Chicago Tribune logo Chicago Tribune 6/16/2022 Lisa Schencker, Chicago Tribune
The Abbott manufacturing facility in Sturgis, Michigan, on May 13, 2022. © JEFF KOWALSKY/AFP/Getty Images North America/TNS The Abbott manufacturing facility in Sturgis, Michigan, on May 13, 2022.

Less than two weeks after restarting formula production at its Michigan facility, Abbott has again had to halt manufacturing there amid flooding.

Storms in southwestern Michigan Monday night overwhelmed the stormwater system in Sturgis, Mich., causing flooding in the city and parts of the plant, Abbott said in a statement.

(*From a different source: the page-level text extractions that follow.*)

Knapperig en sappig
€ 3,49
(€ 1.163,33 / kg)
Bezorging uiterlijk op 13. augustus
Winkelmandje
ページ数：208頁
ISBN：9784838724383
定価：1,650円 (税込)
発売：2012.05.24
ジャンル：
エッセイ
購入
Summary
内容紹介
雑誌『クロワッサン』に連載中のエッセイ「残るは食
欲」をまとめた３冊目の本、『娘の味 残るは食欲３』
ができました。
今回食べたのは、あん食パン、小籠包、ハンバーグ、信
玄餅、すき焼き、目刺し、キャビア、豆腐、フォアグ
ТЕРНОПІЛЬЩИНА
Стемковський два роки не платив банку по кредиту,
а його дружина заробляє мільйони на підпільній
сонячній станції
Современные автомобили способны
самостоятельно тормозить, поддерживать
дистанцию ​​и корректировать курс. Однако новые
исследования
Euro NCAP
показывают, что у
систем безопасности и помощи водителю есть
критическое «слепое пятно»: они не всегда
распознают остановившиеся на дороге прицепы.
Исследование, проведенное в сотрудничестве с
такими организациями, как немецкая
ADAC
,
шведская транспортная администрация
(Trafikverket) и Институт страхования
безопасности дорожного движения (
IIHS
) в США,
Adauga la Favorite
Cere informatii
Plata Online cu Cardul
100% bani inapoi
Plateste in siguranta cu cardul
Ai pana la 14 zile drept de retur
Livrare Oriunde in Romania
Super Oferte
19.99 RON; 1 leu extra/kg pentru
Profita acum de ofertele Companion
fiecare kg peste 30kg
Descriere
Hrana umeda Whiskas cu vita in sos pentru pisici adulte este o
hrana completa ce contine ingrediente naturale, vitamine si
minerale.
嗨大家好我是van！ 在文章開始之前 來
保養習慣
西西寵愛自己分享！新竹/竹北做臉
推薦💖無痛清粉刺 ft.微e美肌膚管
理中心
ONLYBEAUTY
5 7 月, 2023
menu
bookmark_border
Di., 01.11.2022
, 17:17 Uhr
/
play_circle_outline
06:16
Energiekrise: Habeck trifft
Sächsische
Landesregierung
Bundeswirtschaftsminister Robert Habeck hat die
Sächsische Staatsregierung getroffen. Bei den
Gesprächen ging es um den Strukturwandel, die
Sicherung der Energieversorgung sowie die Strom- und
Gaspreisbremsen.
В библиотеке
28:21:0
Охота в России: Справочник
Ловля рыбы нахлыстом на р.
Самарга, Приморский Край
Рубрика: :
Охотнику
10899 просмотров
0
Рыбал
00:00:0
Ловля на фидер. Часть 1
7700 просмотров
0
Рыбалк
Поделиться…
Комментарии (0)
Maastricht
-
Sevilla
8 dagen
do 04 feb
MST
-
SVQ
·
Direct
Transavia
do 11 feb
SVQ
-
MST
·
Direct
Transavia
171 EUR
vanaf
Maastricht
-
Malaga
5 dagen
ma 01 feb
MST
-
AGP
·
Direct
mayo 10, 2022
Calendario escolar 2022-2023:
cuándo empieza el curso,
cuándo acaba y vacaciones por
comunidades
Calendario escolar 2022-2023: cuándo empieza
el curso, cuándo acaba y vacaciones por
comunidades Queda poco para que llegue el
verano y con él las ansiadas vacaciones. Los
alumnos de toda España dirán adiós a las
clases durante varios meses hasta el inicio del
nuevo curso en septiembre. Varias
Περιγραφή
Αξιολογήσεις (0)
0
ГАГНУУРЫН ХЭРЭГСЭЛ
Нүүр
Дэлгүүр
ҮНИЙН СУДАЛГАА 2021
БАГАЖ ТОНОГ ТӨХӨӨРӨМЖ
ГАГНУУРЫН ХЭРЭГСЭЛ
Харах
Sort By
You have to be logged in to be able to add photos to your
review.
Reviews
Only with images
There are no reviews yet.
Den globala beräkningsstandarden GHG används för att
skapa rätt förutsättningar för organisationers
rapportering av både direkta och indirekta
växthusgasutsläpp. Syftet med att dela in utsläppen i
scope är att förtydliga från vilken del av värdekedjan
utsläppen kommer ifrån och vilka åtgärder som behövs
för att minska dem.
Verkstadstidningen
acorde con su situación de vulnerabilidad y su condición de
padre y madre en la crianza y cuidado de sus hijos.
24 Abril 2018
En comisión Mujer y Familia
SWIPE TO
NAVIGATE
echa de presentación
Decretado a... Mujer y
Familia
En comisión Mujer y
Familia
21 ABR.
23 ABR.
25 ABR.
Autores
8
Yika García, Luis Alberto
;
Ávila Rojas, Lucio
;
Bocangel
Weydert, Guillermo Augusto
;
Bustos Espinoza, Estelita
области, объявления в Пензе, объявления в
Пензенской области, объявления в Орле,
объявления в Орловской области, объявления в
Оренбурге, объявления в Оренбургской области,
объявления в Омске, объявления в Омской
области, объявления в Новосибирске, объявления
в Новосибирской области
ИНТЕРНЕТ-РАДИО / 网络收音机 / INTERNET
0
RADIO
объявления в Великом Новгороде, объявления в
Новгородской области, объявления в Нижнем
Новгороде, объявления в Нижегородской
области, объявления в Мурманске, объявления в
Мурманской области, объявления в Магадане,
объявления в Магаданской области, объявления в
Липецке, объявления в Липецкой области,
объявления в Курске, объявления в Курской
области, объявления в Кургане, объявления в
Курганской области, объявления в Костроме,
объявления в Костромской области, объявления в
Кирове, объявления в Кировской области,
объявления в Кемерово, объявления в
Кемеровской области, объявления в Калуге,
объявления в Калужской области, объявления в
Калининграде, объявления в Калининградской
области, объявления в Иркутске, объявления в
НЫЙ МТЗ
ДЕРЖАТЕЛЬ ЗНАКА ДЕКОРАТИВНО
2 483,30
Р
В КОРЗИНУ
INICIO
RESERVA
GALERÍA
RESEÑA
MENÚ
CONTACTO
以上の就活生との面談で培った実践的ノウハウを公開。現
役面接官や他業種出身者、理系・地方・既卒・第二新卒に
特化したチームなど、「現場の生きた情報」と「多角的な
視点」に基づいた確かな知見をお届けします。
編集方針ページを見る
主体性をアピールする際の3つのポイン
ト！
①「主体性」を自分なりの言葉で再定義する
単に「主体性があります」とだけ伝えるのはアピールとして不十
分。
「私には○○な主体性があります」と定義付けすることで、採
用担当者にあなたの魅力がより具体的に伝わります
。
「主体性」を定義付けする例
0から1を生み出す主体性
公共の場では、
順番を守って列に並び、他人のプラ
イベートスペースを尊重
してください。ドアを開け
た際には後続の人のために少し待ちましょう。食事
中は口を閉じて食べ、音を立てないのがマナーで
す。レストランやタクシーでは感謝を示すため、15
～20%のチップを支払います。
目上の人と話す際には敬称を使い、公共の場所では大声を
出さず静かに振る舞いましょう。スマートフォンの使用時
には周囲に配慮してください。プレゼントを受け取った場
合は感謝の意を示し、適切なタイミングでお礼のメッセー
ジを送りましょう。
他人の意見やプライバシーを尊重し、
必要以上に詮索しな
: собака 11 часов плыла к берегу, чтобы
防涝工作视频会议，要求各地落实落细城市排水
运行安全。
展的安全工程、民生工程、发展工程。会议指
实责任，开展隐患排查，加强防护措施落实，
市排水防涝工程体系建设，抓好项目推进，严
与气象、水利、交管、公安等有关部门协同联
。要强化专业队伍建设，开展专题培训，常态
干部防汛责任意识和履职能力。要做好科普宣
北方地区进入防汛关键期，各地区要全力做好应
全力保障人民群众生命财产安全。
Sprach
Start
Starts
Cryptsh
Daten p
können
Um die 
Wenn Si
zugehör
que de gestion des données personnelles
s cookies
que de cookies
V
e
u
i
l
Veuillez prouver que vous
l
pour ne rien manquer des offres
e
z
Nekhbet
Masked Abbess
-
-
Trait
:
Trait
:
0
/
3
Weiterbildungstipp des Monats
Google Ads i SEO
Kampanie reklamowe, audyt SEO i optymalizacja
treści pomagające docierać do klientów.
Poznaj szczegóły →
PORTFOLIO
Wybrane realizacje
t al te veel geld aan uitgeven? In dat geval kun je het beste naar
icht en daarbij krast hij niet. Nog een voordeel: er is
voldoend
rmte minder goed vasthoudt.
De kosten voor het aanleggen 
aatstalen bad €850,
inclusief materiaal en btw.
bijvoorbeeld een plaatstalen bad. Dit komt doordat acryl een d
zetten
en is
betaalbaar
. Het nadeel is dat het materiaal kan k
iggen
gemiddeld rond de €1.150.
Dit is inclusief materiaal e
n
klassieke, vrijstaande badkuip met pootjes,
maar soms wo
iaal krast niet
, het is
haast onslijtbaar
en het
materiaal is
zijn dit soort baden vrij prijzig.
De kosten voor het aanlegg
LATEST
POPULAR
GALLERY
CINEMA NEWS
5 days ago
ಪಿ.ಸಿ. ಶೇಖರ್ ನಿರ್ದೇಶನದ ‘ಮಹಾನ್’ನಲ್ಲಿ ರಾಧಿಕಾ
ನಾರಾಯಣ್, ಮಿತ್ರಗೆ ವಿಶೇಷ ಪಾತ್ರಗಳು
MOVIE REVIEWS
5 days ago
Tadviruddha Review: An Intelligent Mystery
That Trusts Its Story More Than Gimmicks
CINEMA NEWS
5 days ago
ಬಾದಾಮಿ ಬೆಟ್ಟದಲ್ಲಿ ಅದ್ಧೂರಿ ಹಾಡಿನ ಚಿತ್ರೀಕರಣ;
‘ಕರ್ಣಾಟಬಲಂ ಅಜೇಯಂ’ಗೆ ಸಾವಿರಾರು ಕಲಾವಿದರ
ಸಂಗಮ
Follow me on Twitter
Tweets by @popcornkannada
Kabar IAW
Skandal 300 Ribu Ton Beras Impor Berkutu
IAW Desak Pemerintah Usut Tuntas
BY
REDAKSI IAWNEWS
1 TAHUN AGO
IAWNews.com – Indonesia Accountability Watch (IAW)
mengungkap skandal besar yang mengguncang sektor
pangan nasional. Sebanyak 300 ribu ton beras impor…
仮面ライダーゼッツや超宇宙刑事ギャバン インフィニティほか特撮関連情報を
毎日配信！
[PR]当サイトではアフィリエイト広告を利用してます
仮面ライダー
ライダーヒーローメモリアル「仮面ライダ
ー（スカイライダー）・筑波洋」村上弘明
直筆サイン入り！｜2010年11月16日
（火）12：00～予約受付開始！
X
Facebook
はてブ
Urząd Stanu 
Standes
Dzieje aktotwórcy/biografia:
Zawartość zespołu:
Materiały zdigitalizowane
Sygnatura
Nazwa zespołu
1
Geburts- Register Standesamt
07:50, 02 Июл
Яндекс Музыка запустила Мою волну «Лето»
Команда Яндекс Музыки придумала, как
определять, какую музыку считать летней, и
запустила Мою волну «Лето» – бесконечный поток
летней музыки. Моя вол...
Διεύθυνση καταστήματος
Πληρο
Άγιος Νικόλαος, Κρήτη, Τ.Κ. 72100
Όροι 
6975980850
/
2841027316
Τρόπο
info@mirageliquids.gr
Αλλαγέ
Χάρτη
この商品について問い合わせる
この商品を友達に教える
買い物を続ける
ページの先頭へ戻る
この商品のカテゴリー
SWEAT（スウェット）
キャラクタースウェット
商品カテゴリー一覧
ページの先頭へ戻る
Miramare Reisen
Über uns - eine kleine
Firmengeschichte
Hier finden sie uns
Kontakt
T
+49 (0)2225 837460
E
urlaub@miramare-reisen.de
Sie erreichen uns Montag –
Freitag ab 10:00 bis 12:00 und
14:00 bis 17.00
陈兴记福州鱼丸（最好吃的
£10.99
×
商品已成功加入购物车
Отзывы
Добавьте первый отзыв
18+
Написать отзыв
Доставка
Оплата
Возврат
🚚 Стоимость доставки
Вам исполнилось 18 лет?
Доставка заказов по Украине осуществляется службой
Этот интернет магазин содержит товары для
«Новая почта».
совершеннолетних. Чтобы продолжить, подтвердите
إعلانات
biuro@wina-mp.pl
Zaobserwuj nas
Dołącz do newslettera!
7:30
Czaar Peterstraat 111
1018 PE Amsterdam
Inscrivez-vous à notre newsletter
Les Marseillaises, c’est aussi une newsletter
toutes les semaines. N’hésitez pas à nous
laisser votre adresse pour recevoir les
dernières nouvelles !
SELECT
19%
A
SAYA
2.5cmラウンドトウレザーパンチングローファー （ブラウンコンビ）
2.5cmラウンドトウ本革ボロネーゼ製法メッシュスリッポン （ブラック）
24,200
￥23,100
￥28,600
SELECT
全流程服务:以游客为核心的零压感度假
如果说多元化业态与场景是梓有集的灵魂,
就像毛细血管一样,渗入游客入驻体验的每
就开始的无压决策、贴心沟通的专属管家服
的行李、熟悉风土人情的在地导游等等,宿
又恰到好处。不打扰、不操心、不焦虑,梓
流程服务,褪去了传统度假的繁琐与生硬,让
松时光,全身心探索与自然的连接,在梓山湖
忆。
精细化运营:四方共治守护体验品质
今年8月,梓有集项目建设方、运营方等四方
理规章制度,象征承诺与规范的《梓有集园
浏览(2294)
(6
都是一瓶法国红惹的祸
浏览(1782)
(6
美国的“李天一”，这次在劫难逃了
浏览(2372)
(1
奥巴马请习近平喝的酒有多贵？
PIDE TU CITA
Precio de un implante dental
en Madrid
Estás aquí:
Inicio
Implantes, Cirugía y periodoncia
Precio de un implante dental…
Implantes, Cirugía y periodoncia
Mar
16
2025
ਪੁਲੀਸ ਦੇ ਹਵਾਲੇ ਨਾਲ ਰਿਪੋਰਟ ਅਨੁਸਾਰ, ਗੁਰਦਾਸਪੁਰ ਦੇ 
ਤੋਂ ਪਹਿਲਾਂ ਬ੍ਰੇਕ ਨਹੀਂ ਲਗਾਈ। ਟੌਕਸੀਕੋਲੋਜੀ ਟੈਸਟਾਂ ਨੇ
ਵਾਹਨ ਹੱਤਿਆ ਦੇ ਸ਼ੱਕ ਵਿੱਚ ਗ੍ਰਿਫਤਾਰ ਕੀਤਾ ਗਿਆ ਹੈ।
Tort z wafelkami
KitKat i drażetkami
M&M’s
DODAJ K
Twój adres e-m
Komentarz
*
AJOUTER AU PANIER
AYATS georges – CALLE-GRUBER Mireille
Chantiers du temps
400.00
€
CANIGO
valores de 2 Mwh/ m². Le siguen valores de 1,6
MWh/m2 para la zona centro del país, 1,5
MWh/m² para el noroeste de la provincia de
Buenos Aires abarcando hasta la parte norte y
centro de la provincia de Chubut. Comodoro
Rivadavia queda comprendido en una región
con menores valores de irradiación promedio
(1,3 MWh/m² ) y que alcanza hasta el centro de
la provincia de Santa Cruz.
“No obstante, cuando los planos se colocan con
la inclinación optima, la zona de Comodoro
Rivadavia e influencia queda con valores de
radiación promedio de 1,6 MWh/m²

As a result, Abbott has stopped production of its EleCare formula, a formula for babies and children with allergies and certain gastrointestinal disorders. Abbott is assessing damage caused by the storm and cleaning and re-sanitizing the facility. It will likely be “a few weeks” until production and distribution of new products can resume, Abbott said.

Abbott said it has “ample existing supply of EleCare and most of its specialty and metabolic formulas to meet needs for these products until new product is available.”

The news, however, comes as parents across the country continue to struggle with a shortage of infant formulas. Many had looked forward to the reopening of the Sturgis plant a couple weeks ago as a sign that supplies might soon be replenished.

Supply chain issues initially caused a shortage of infant formulas, and then a recall of formulas produced at Abbott’s Sturgis plant exacerbated the issue.

Video: Abbott restarts baby formula production at Michigan plant (TODAY)


The issue has sparked outcry from parents, whose babies rely on certain types of formula, and from lawmakers who have criticized Abbott for conditions at its facility and the U.S. Food and Drug Administration for not catching the problems earlier. Abbott is also facing a number of lawsuits from parents.

Abbott recalled the formulas in February as the U.S. Food and Drug Administration announced that it was investigating complaints of Cronobacter sakazakii infections among four babies who reportedly consumed formula made there. All four were hospitalized, and Cronobacter may have contributed to two babies’ deaths, according to the FDA.

The FDA inspected the facility from Jan. 31 through March 18 and found five environmental subsamples collected from the Sturgis facility to be positive for Cronobacter sakazakii, though product samples collected by the FDA at the facility were negative for Cronobacter.

Abbott leaders have apologized for the company’s role in the national shortage. Abbott, however, has said that the Cronobacter that was found in environmental testing during the investigation was in “non-product contact areas of the facility and has not been linked to any known infant illness.”

FDA Commissioner Dr. Robert Califf has also acknowledged that the FDA was “too slow” to inspect the plant and interview a whistleblower about conditions there. The FDA got a complaint in September about an infant who became ill after consuming formula made at the Michigan facility, and received a whistleblower complaint in October.

Abbott said once it can restart production in Sturgis, it will produce more EleCare, followed by specialty and metabolic formulas, and Similac.

Parents who need EleCare or specialty formulas should contact their doctors or Abbott at 1-800-881-0876.